Location
- 251 Main Street Elgin, Ontario K0G 1E0 Canada

Information
- School type: Secondary
- Motto: Vincit Omnia Veritas (Truth Conquers All)
- Founded: 1960
- School board: Upper Canada District School Board
- Principal: Trevor Holme
- Grades: 7-12
- Hours in school day: 8:00 AM - 2:10 PM
- Colours: green, gold
- Team name: Lions
- Yearbook: Curtain Calls
- Website: rideaudhs.ucdsb.on.ca

= Rideau District High School =

Secondary school in Elgin, Ontario, Canada

Rideau District High School (RDHS), or more commonly referred to as "Rideau", is a secondary school located in the village of Elgin, Ontario. It is part of the Upper Canada District School Board. It is located at 251 Main Street, Elgin, Ontario, K0G 1E0.

== History ==
Rideau District High School was founded September 1, 1960. For a brief time (while construction of the new school was underway), the Elgin Continuation School was used as the building to house the students attending, and by fall of 1961, the school was officially opened.

In 1961, the school crest was designed by Isabel McLeod, wife of the school's first principal, John Colin McLeod.

In 2010, the school held a 50th anniversary reunion.

In 2020, the countdown for the school's 60th reunion began (January 29). Although it was originally scheduled for May 15 and 16, the reunion was postponed due to the COVID-19 pandemic.

== The Rideau Crest ==

- The crest has two colours: green and gold.
- In the top section of the crest, there is a curtain which represents the meaning of the French word "Rideau", the name of the school district.
- The Latin word for curtain is "Aulaeum" which was the name chosen for the first yearbook.
- The four emblazoned stars symbolize each of the original four schools which made up the school district: Elgin, Lyndhurst, Seeley's Bay, and Westport.
- At the top left, a "Lamp" signifies learning, and on the right, the "Wreath of Laurel" can be found which is a time-honoured symbol of glory and great achievement.
- The set of double lines which run through the centre of the crest represent the Rideau Canal, which flows through the municipality; Elgin is located at a turning point along the canal route.
- A lion can be found in the lower section of the crest, which represents kingly virtues, strength of the body, greatness, character, and generosity.
- The base scroll contains the Latin words "Vincit Omnia Veritas", which in English means "Truth Conquers All", or more literally "Truth Prevails".

== Specialist High Skills Major (SHSM) ==
The SHSM is a specialized, ministry-approved program that allows students to focus their learning on a specific economic sector while meeting the requirements of the Ontario Secondary School Diploma (OSSD).
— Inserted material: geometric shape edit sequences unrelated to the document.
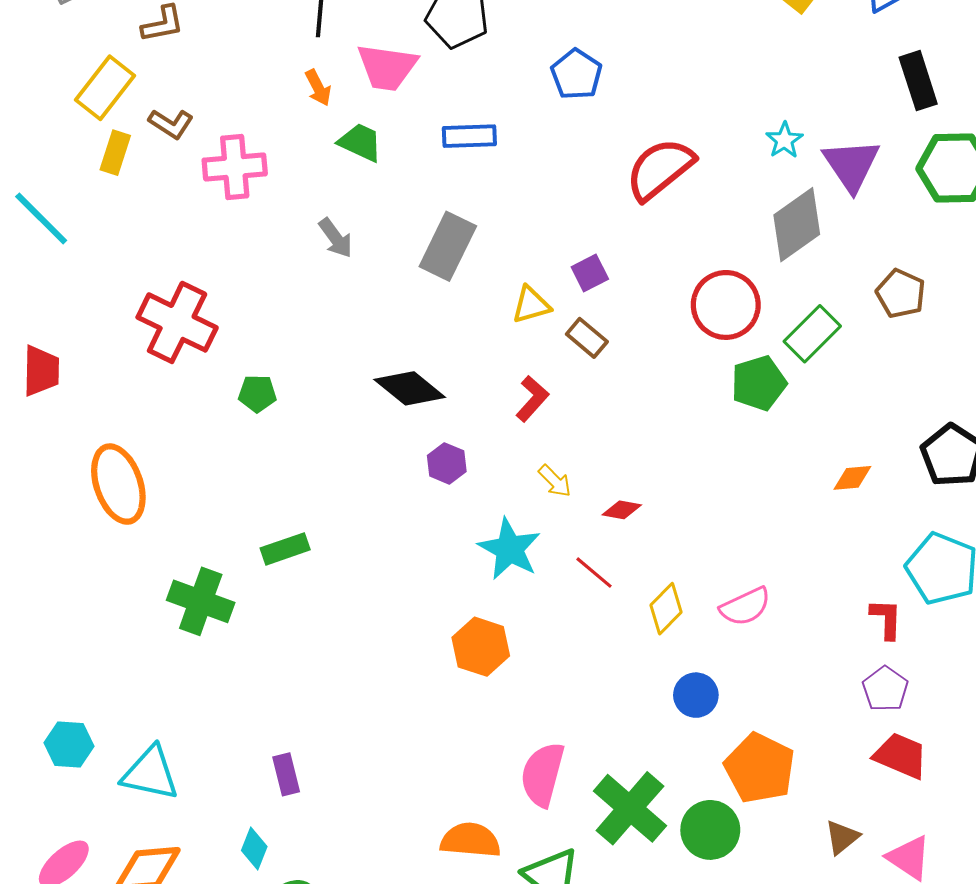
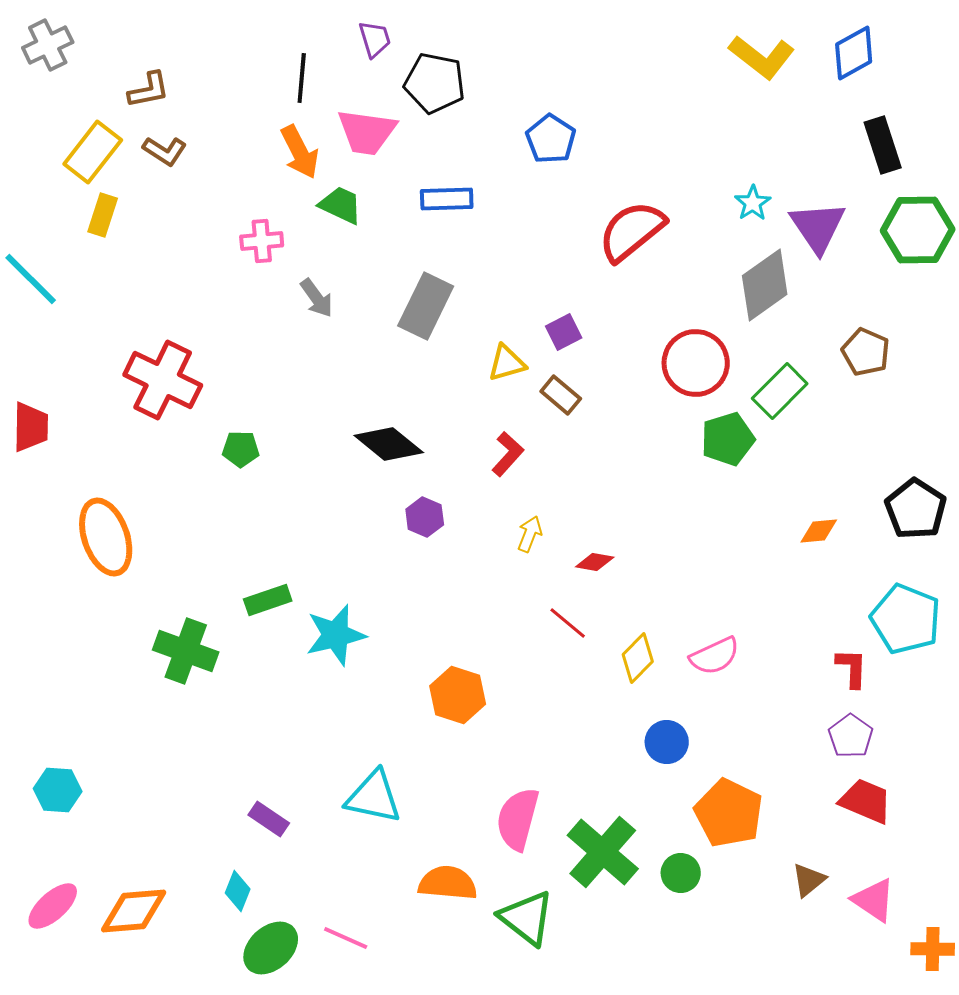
orange arrow: (318, 88) -> (300, 152), size x1.5
brown L-shape: (171, 124) -> (165, 151), moved
pink cross: (235, 167) -> (262, 241), moved, size x0.7
yellow arrow: (555, 481) -> (530, 534), turned -114
cyan star: (510, 549) -> (336, 635), moved, turned 30
cyan triangle: (150, 773) -> (374, 797), moved
purple rectangle: (286, 774) -> (269, 819), turned -42
green circle: (710, 830) -> (681, 873), size x0.7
These programs enable students to gain sector-specific skills and knowledge in engaging, career-related learning environments, and prepare in a focused way for graduation and postsecondary education, training, or employment. SHSMs assist students in their transition from secondary school to apprenticeship training, college, university, or the workplace.

Rideau has four Specialist High Skills Major (SHSM) programs which are in the following economic sectors: Arts & Culture, Construction, Environment, and Health & Wellness.